Соседка Вейцлера по купе, с восторгом наблюдавшая из окна вагона за строгим Мишариным, сказала, когда поезд тронулся: “Какой у вас симпатичный папа”. “А это не папа, — сказал где-то уже успевший хватануть Вейцлер, — это дедушка”.
Вот откуда взялось прозвище Дедушка.
Мишарину нравилось покровительствовать.
А Кучаеву необходимо было оставаться кем-то покровительствуемым. Будь с ним все время рядом, как в юности, Максим Шостакович, возможно, и Дедушка был бы не нужен.
Я не помню, видел ли Мишарин когда-нибудь Максима. Вероятно, раз-другой все-таки видел, но больше знал по рассказам Кучаева о главном своем друге.

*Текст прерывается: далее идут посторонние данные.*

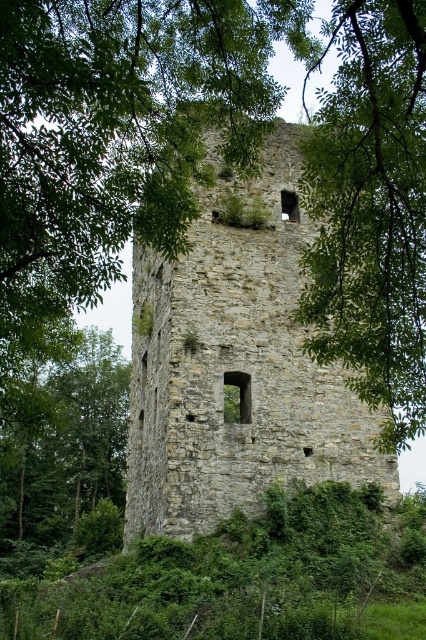 Can you confirm if stone tower at center is positioned to the left of green leafy tree at left?

In fact, stone tower at center is to the right of green leafy tree at left.

Can you confirm if stone tower at center is positioned to the right of green leafy tree at left?

Yes, stone tower at center is to the right of green leafy tree at left.

Which is in front, point (233, 241) or point (23, 467)?

Point (233, 241)

The image size is (426, 640). Identify the location of stone tower at center. (236, 365). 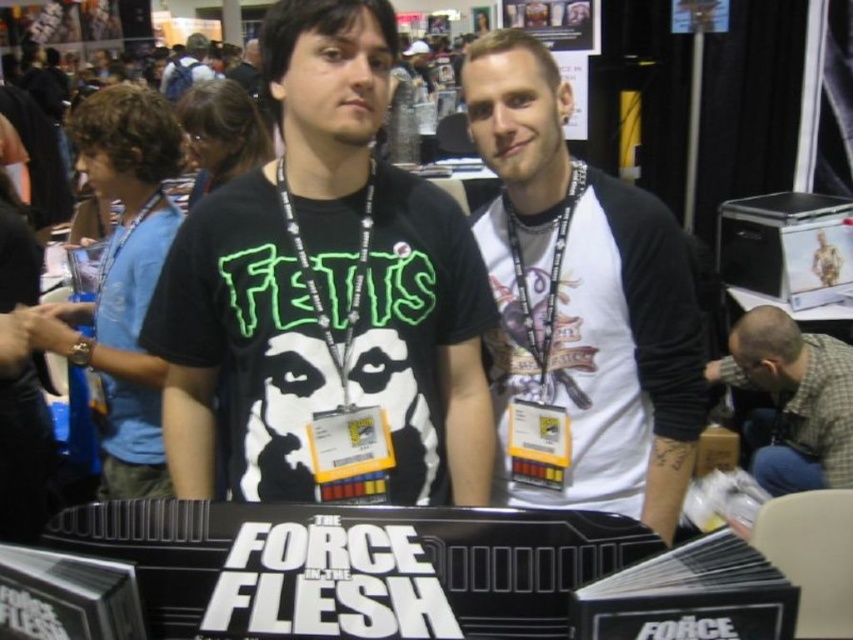 Does point (602, 400) come behind point (196, 61)?

No.

Between white matte t-shirt at center and blue backpack at upper left, which one appears on the right side from the viewer's perspective?

white matte t-shirt at center

Is point (543, 209) farther from camera compared to point (186, 70)?

No, (543, 209) is in front of (186, 70).

At what (x,y) coordinates should I click in order to perform the action: click on white matte t-shirt at center. Please return your answer as a coordinate pair (x, y). The image size is (853, 640). Looking at the image, I should click on (579, 307).

Can you confirm if white matte t-shirt at center is thinner than gray plaid shirt at lower right?

No.

Is point (668, 353) more distant than point (844, 472)?

No.

You are a GUI agent. You are given a task and a screenshot of the screen. Output one action in this format:
    pyautogui.click(x=<x>, y=<y>)
    Task: Click on the white matte t-shirt at center
    
    Given the screenshot: What is the action you would take?
    pyautogui.click(x=579, y=307)

Is black matte t-shirt at center positioned behind gray plaid shirt at lower right?

No, black matte t-shirt at center is in front of gray plaid shirt at lower right.

Based on the photo, which is above, black matte t-shirt at center or gray plaid shirt at lower right?

black matte t-shirt at center is above.

Where is `black matte t-shirt at center`? This screenshot has width=853, height=640. black matte t-shirt at center is located at coordinates (383, 248). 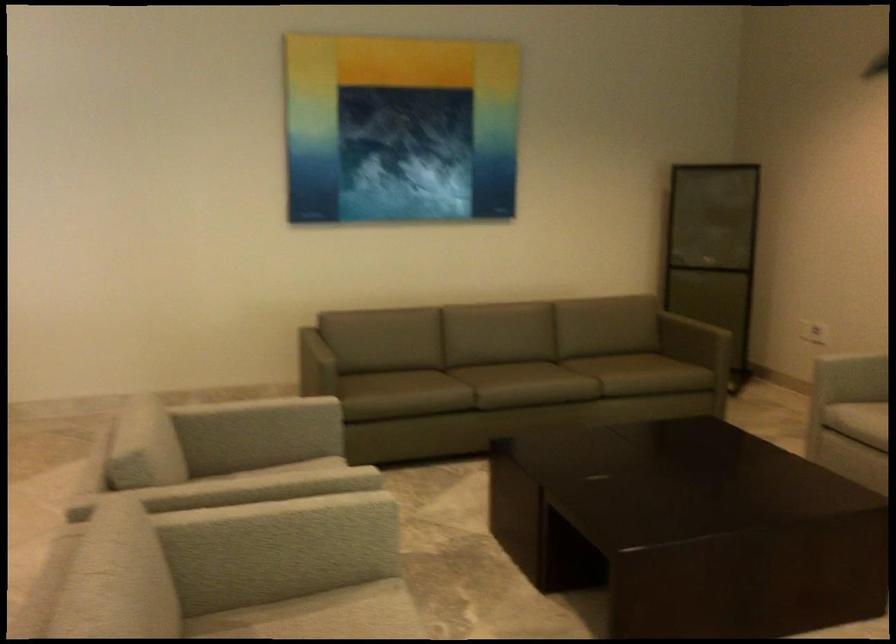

А воображения Дедушке хватало.
Как-то я застал у него дома человека по фамилии Камянов. Это был серьезный критик, печатавшийся в “Новом мире”. Он жил с Мишариным в одном доме. И показался ему зачем-то полезным. Мишарин сознавался, что слаб на передок (употребленное им выражение), когда дело касается знаменитых людей. И с любым из них ему удавалось (при желании) закорешиться. Наиболее тому яркий пример — Андрей Тарковский. Мишарин увидел того в гостях у драматурга Вали Тура — и так выстроил дальнейшую жизнь, что из соавторов Вейцлера сделался соавтором Тарковского.
Камянов не был такой уж знаменитостью, но Мишарин счел нужным и на него произвести впечатление. Он и в моем присутствии не постеснялся (относительно трезвый) сказать соседу-критику, вовлекая и меня в это вранье, что в “нашем (нашем с ним) воспитании наибольшую — и непосредственную, следовало понимать критику, — роль сыграли Анна Андреевна Ахматова и Дмитрий Дмитриевич Шостакович”.
Я-то хоть видел Шостаковича в домашней обстановке и знаком был с Ахматовой. Но Мишарину как драматургу достаточно было и этого, чтобы начать фантазировать пьесу и наши роли в ней.